Produces both AOT Inductor (.pt2) and TorchScript (.pt) formats.
"""

import json
import os

import torch
import torch.nn as nn


class ToySegmenter(nn.Module):
    def __init__(self):
        super().__init__()
        self.enc1 = nn.Sequential(
            nn.Conv2d(3, 16, 3, padding=1), nn.ReLU(),
            nn.Conv2d(16, 16, 3, padding=1), nn.ReLU(),
        )
        self.pool = nn.MaxPool2d(2)
        self.enc2 = nn.Sequential(
            nn.Conv2d(16, 32, 3, padding=1), nn.ReLU(),
            nn.Conv2d(32, 32, 3, padding=1), nn.ReLU(),
        )
        self.up = nn.Upsample(scale_factor=2, mode='bilinear', align_corners=False)
        self.dec1 = nn.Sequential(
            nn.Conv2d(48, 16, 3, padding=1), nn.ReLU(),
            nn.Conv2d(16, 16, 3, padding=1), nn.ReLU(),
        )
        self.head = nn.Conv2d(16, 1, 1)

    def forward(self, x):
        e1 = self.enc1(x)
        e2 = self.enc2(self.pool(e1))
        d1 = torch.cat([self.up(e2), e1], dim=1)
        return torch.sigmoid(self.head(self.dec1(d1)))


def main():
    output_dir = os.path.dirname(os.path.abspath(__file__))
    model = ToySegmenter()
    model.eval()

    example_input = torch.randn(1, 3, 256, 256)

    # Verify output shape
    with torch.no_grad():
        out = model(example_input)
        print(f"Output shape: {out.shape}")  # [1, 1, 256, 256]
        assert out.shape == (1, 1, 256, 256)

    # --- AOT Inductor export ---
    print("Exporting with AOT Inductor...")
    with torch.no_grad():
        exported = torch.export.export(model, (example_input,))
        pt2_path = torch._inductor.aoti_compile_and_package(
            exported,
            package_path=os.path.join(output_dir, "toy_segmenter.pt2"),
        )
    print(f"  -> {pt2_path}")

    # --- TorchScript export (fallback) ---
    print("Exporting with TorchScript...")
    with torch.no_grad():
        traced = torch.jit.trace(model, example_input)
        pt_path = os.path.join(output_dir, "toy_segmenter.pt")
        traced.save(pt_path)
    print(f"  -> {pt_path}")

    # --- JSON model spec ---
    spec = {
        "model_id": "toy_segmenter",
        "display_name": "Toy Segmenter",
        "description": "Demo model: predicts a binary mask from a video frame",
        "weights_path": "toy_segmenter.pt2",
        "inputs": [
            {
                "name": "image",
                "shape": [3, 256, 256],
                "description": "Input video frame (RGB)",
                "recommended_encoder": "ImageEncoder",
            }
        ],
        "outputs": [
            {
                "name": "mask",
                "shape": [1, 256, 256],
                "description": "Predicted segmentation probability map",
                "recommended_decoder": "TensorToMask2D",
            }
        ],
    }

    json_path = os.path.join(output_dir, "toy_segmenter.json")
    with open(json_path, "w") as f:
        json.dump(spec, f, indent=2)
    print(f"  -> {json_path}")

    print("\nDone! Files ready for Neuralyzer:")
    print(f"  Model (AOT Inductor): {pt2_path}")
    print(f"  Model (TorchScript):  {pt_path}")
    print(f"  JSON spec:            {json_path}")


if __name__ == "__main__":
    main()

Troubleshooting

torch.export.export() fails

Some PyTorch operations are not yet supported by torch.export. Common issues:

  • Data-dependent control flowif tensor.item() > 0: is not allowed. Restructure to use torch.where() or similar.
  • Dynamic shapes — operations that depend on the tensor shape at runtime may need explicit Dim() annotations.

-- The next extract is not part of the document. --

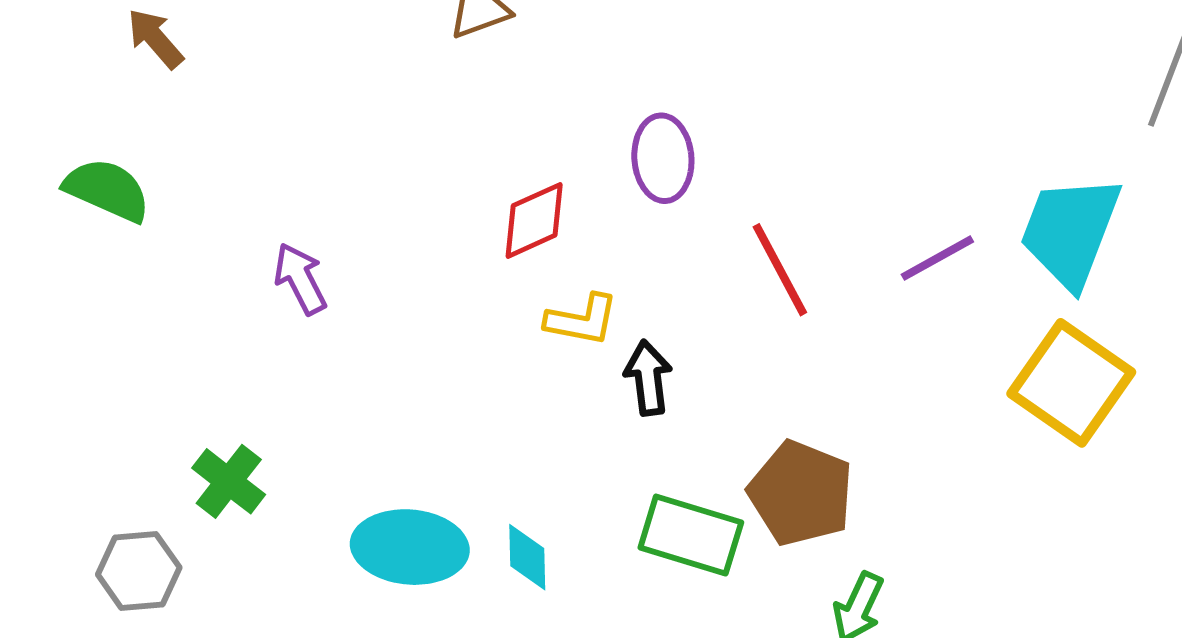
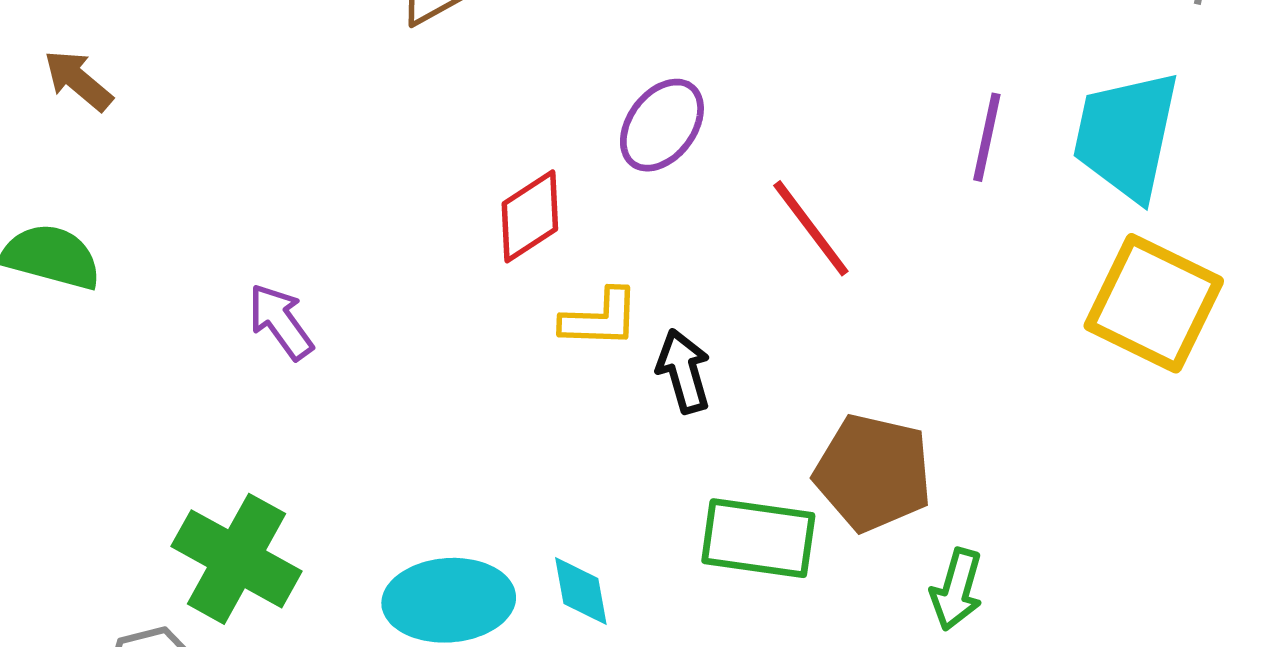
purple ellipse: (663, 158) -> (662, 125), turned 50
purple line: (937, 258) -> (987, 137), moved, turned -40
green cross: (229, 481) -> (236, 559), size x1.5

Fallback: use TorchScript export (torch.jit.trace()).

.pt2 file doesn’t load in Neuralyzer

  • Verify the libtorch version matches the PyTorch version used for export (both should be 2.9.x)
  • Check that the .pt2 was compiled for the correct device (CPU vs CUDA)
  • Check the Neuralyzer console output for error messages from AOTIModelPackageLoader

Output shape mismatch

The JSON spec’s shape field must exactly match the model’s output shape (excluding batch). Run the model in Python and print output.shape to verify.